Familiarity with the information and instructions contained in this manual is essential
for ensuring efficient and optimal use of the instrument, for avoiding hazards to
personnel and equipment and for obtaining good treatment results.
Thorough knowledge of the information included in this manual will also enable you to
react promptly and effectively in the event of malfunctions and errors.
When using optional accessories, please also refer to the separate operating manuals
for each of these accessories. It is imperative that users be familiar with the content
of this manual before operating any part of this system.
The ShockMaster 300 is a compressed air–operated ballistic shock wave generator. The shock
waves in the ShockMaster 300 are generated with a precision ballistic mechanism in the hand
piece. A projectile is accelerated by compressed air.
The motion and weight of the projectile produces kinetic energy. When the projectile impacts
against an immovable surface, the shock transmitter, this kinetic energy is converted into
sound energy, which, with the aid of a coupling gel, is transferred into the biological tissue.
This acoustic pulse is transmitted into the tissue to be treated either directly or via an acoustic
impedance adapter (shock wave coupling cushion).

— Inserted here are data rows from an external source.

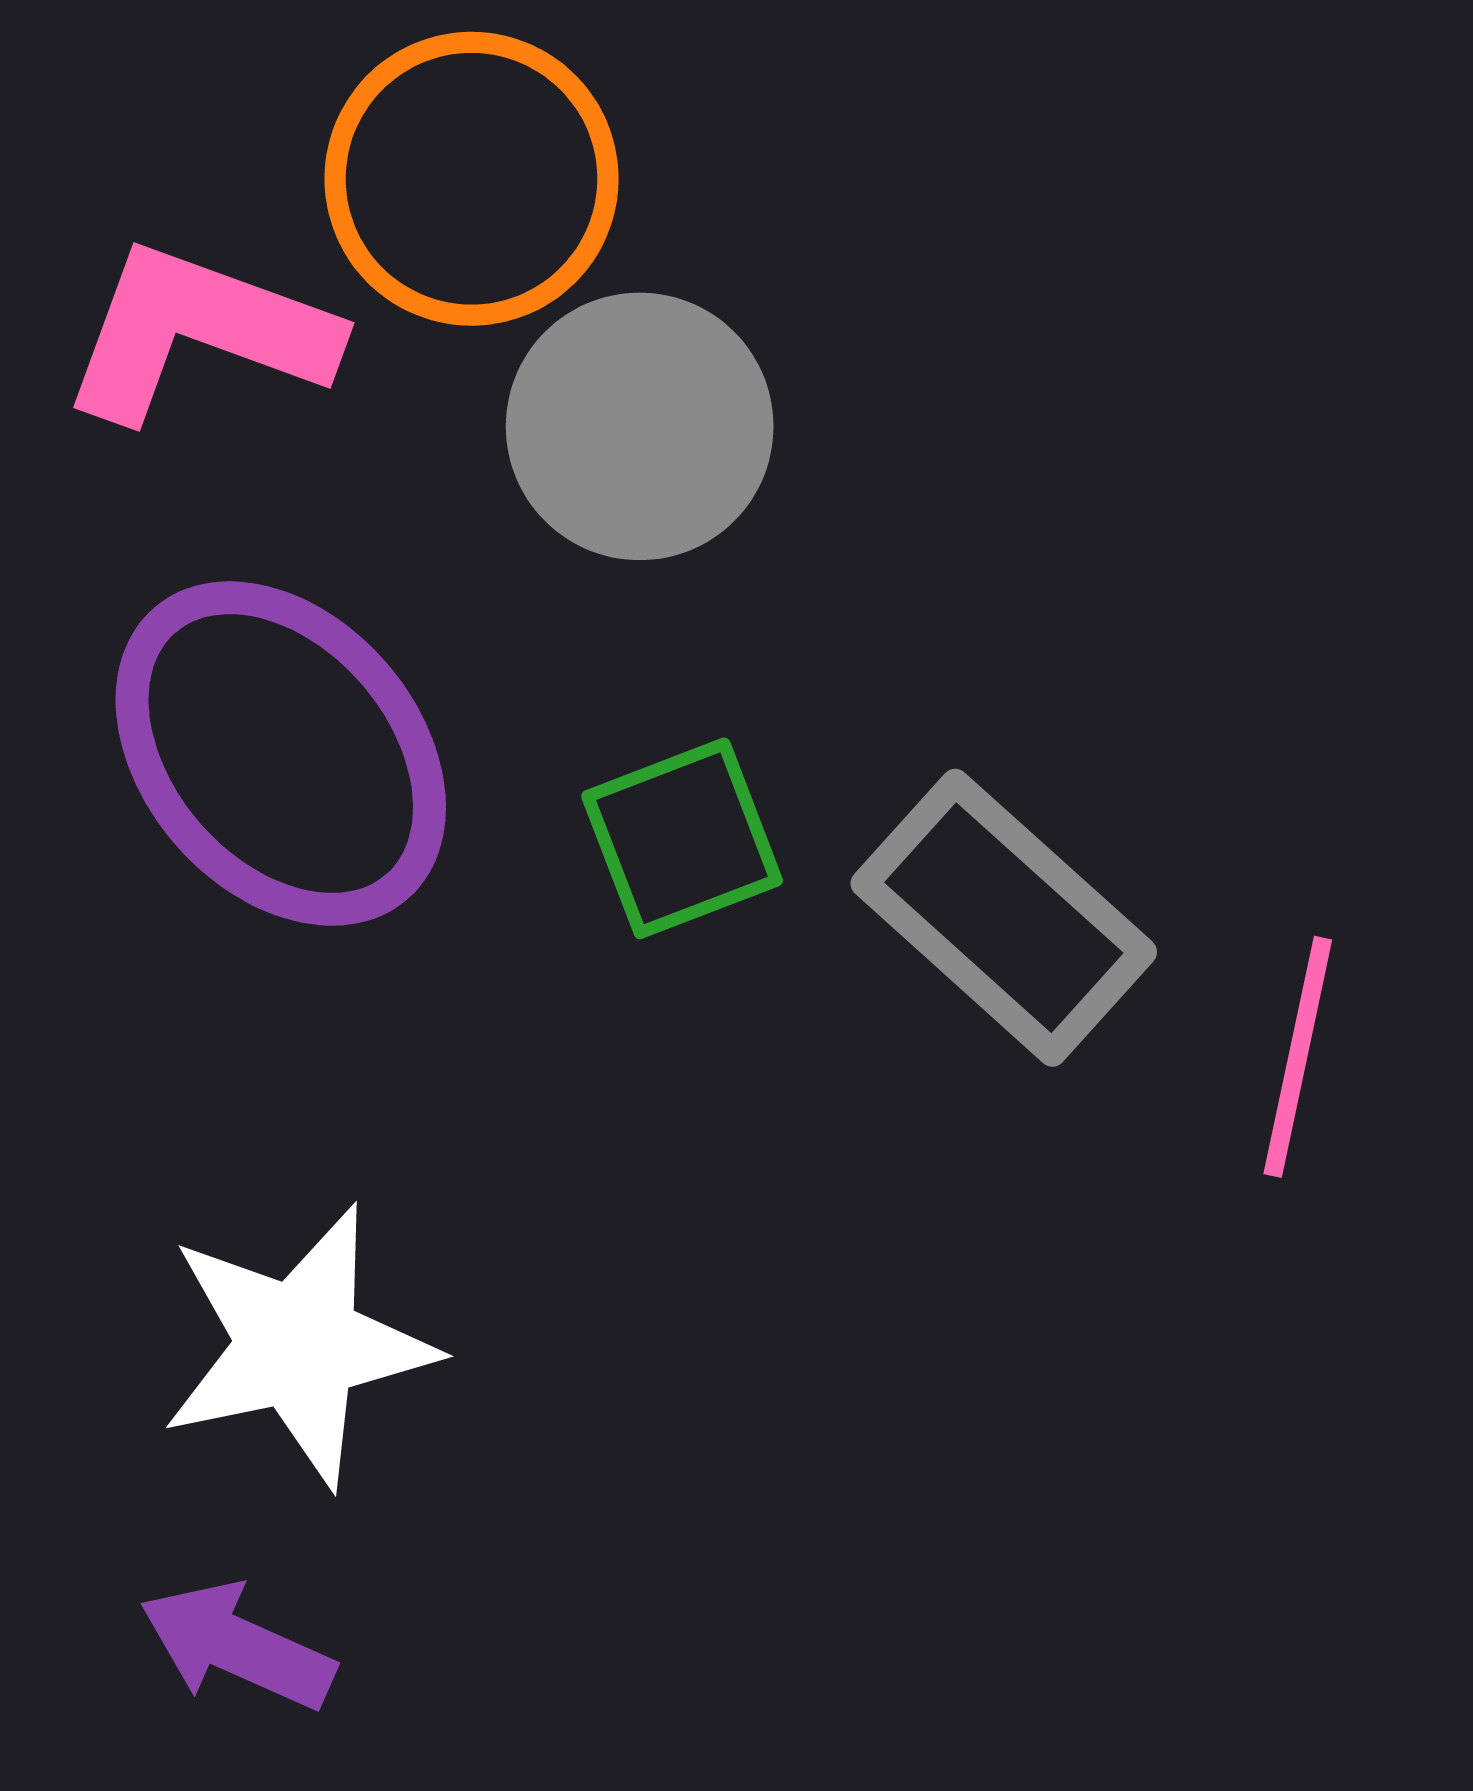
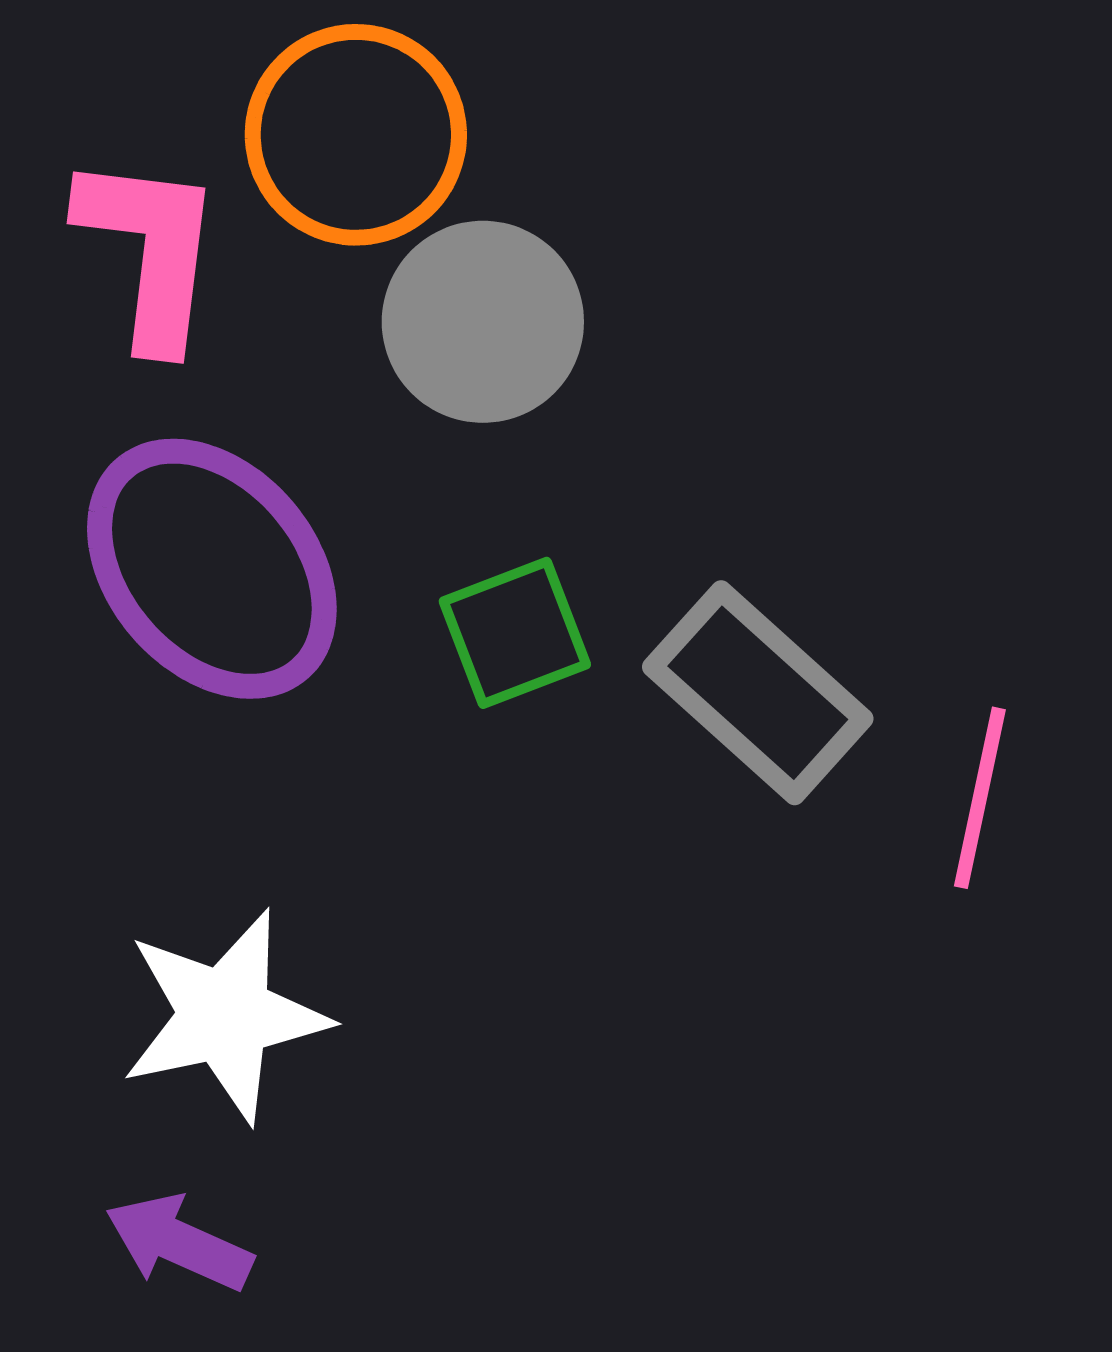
pink L-shape: (199, 332) -> (150, 251), turned 77

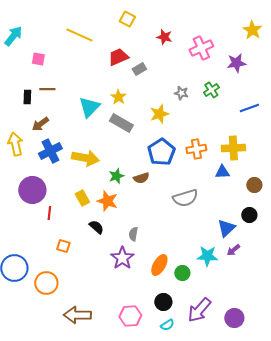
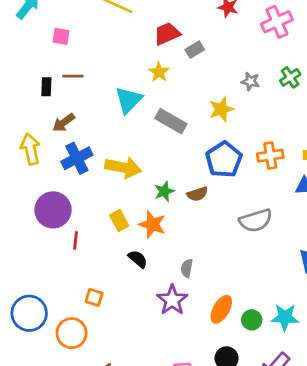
yellow star: (118, 97) -> (159, 72), moved
orange square: (63, 246) -> (94, 297), moved
cyan star: (207, 256) -> (285, 317), moved

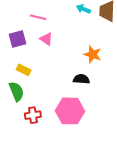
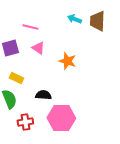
orange star: (93, 54) -> (67, 61), moved
black semicircle: (81, 79) -> (43, 95), moved

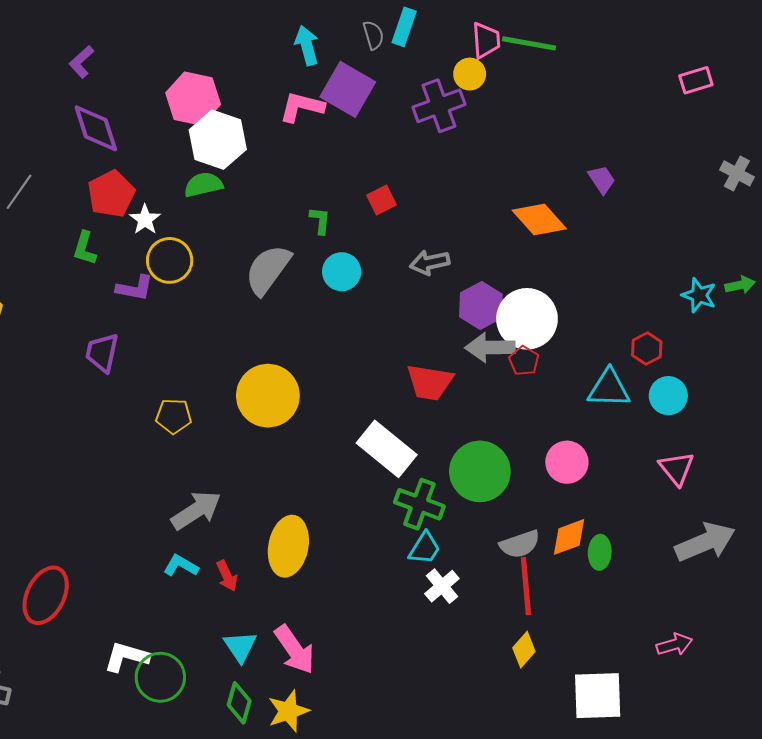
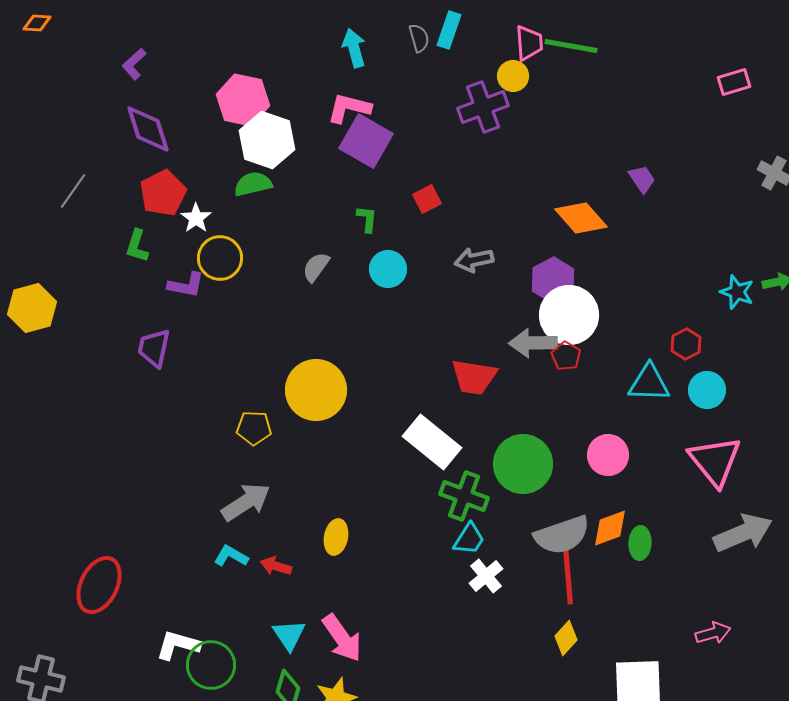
purple square: (348, 89) -> (366, 141), moved
gray semicircle: (268, 270) -> (316, 267), size x0.6
purple hexagon: (481, 306) -> (553, 280), moved
yellow pentagon: (174, 416) -> (254, 428), moved
pink triangle: (677, 468) -> (715, 461), size x1.5
gray semicircle: (520, 544) -> (562, 535), size x1.4
yellow ellipse: (288, 546) -> (336, 537), size x0.6
red arrow: (227, 576) -> (276, 566), turned 132

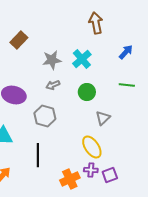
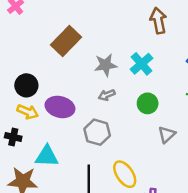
brown rectangle: (19, 40) -> (66, 41), size x1.4
yellow ellipse: (92, 147) -> (125, 174), moved

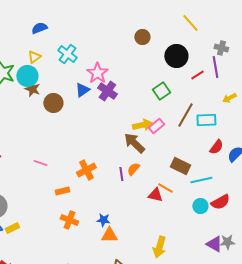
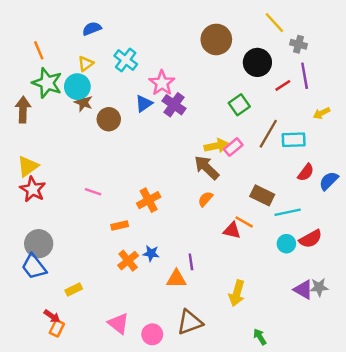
brown circle: (142, 37) -> (216, 39), size x1.6
gray cross: (221, 48) -> (298, 44), moved
purple line: (121, 174) -> (191, 262), moved
orange cross: (69, 220) -> (128, 261), turned 30
blue star: (103, 220) -> (151, 253), moved
yellow rectangle: (12, 228) -> (74, 290), moved

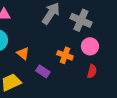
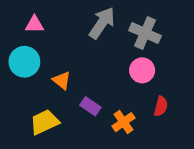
pink circle: (90, 46) -> (142, 70), moved
orange cross: (65, 55) -> (123, 122), moved, turned 35

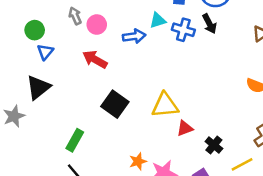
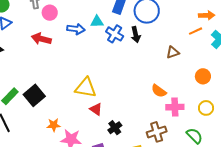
red arrow: (95, 59) -> (41, 39), turned -30
black square: (115, 104) -> (34, 95), moved
red triangle: (185, 128) -> (96, 109), turned 40

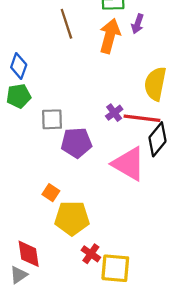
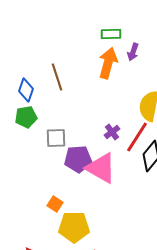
brown line: (66, 24) -> (57, 77), moved
red line: (142, 118) -> (137, 137), turned -64
pink triangle: (129, 164) -> (101, 168), moved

Physically speaking, these are radial pressure waves. The applied pressure pulse propagates
radially within the tissue and has a therapeutic effect predominately on areas of the tissue
near the surface of the skin.
The medical device is designed for temporary therapeutic use on intact skin, and serves both
physical and biomechanical muscle therapy using pressure waves, as well as for use on
myofascial trigger points and sinew insertions. Furthermore, therapeutic activation of muscle
tissue and pressure wave acupuncture is also possible with the device
NOTE
Medical devices operating on the basis of the above principle are generally
referred to as extracorporeal shock wave systems in modern medical literature.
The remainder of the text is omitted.